Ah, I forgot about that.
> there is an issue with the way C2 handles constant vectors like zero
Really interesting findings. When I ran my benchmark in December I got
50_000 ops/sec for the all-ascii 20k.txt, but when I tried again with a
fresh build on March 3rd it was only 15_145. So perhaps there was a
regression in that time, but I also wonder if the vectorIntrinsics branch
(which I built) is missing Vladimir's branch-prediction patch. It's a
little confusing to me how two different git repos are being used for the
same project.
In jdk/jdk:
https://github.com/openjdk/jdk/commit/28fcb5aebf8885c63ce97a064a1d8e4ef89b0a33
In panama-vector (not found):
https://github.com/openjdk/panama-vector/commit/28fcb5aebf8885c63ce97a064a1d8e4ef89b0a33
Regards,
August
On Fri, Mar 5, 2021 at 12:59 PM Paul Sandoz <paul.sandoz at oracle.com> wrote:
> Looking at the code I spot three general issues with the Vector API:
>
> 1. Vector.slice(int origin, Vector<E> v1) is not currently optimized.
> We need to fix this.
>
> 2. Vectors held in final fields of LookupTables might not be treated as
> constant.
> Even though the LookupTables instance is held in a static field of the
> benchmark, HotSpot does not by default propagate to final fields.
> It might hoist the values outside the loop though (need to verify).
> (There is an ongoing bug to track support for final fields being really
> final.

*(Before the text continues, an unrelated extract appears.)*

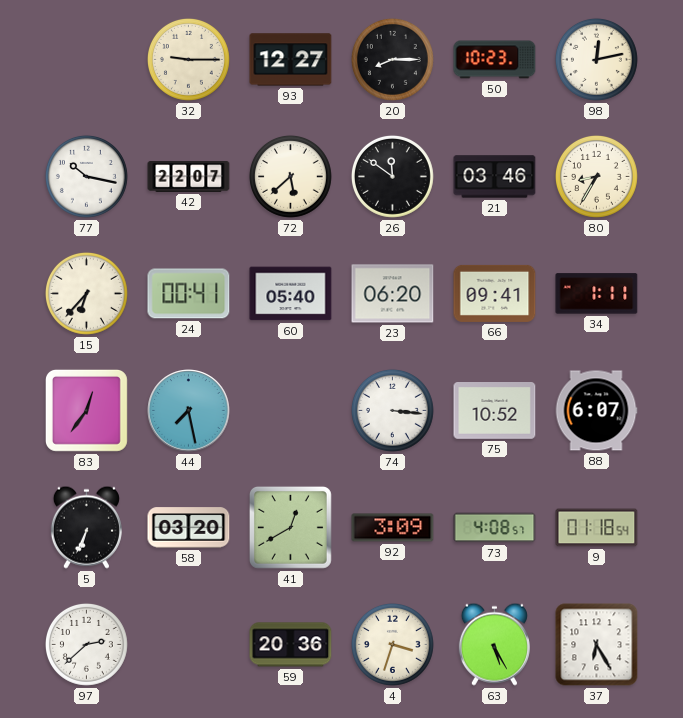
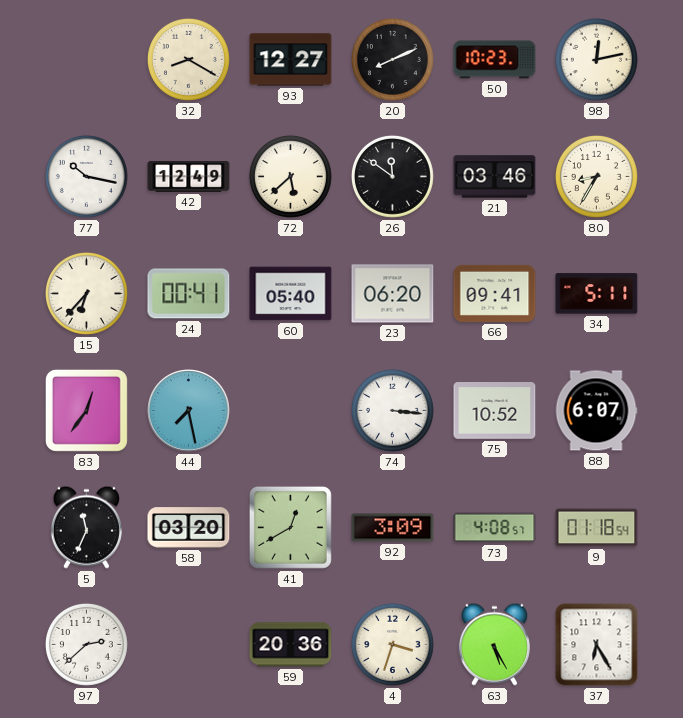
32: 9:15 -> 8:20
20: 8:15 -> 8:11
42: 22:07 -> 12:49
34: 1:11 -> 5:11
5: 6:34 -> 11:34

It’s complicated due to reflection, and deserialization.)
>
> 3. Masked loads are not yet optimal (but since this is performed at the
> end the impact is likely minimal).
>
>
> Digging deeper and focusing on just ASCII (using 20k.txt) I think there is
> an issue with the way C2 handles constant vectors like zero (could be a
> regression), which causes the values to be spilled on the stack which seems
> to cause other spills.
>
> So, perversely, let's create the zero vector from an array. Here’s your
> method just focusing on ASCII:
>
> public static boolean validate(byte[] buf, VectorSpecies<Byte> species, LookupTables lut) {
> // ByteVector zero = ByteVector.zero(species);
> ByteVector zero = ByteVector.fromArray(species, new byte[species.length()], 0);
> ByteVector error = zero;
> Vector<Byte> prevIncomplete = zero;
>
> int i = 0;
> for (; i < species.loopBound(buf.length); i += species.length()) {
> ByteVector input = ByteVector.fromArray(species, buf, i);
>
> boolean isUTF8 = input.compare(LT, zero).anyTrue();
> if (!isUTF8) {
> error = error.or(prevIncomplete);
> }
> }
>
> VectorMask<Byte> m = species.indexInRange(i, buf.length);
> ByteVector input = ByteVector.fromArray(species, buf, i, m);
> boolean isUTF8 = input.compare(LT, zero).anyTrue();
>
> error = error.or(prevIncomplete);
> return error.compare(EQ, zero).allTrue();
> }
>
>
> And run using a recent build of 17. The hot loop is:
>
>
> 3.35% ↗ 0x000000011a7dcf40: cmp %r11d,%r9d
> │ 0x000000011a7dcf43: jae 0x000000011a7dd578
> 2.73% │ 0x000000011a7dcf49: mov 0x20(%rsp),%rcx
> 7.02% │ 0x000000011a7dcf4e: vmovdqu 0x10(%rcx,%r9,1),%ymm2
> 8.31% │ 0x000000011a7dcf55: vpcmpgtb %ymm2,%ymm3,%ymm2
> 10.43% │ 0x000000011a7dcf59: vptest %ymm0,%ymm2
> 13.04% │ 0x000000011a7dcf5e: setne %cl
> 10.57% │ 0x000000011a7dcf61: movzbl %cl,%ecx
> 6.82% │ 0x000000011a7dcf64: test %ecx,%ecx
> │ 0x000000011a7dcf66: jne 0x000000011a7dd5a0
> 6.59% │ 0x000000011a7dcf6c: mov 0x118(%r15),%rcx
> 6.84% │ 0x000000011a7dcf73: vpor %ymm3,%ymm1,%ymm1
> 3.51% │ 0x000000011a7dcf77: add 0x18(%rsp),%r9d
> 2.71% │ 0x000000011a7dcf7c: test %eax,(%rcx)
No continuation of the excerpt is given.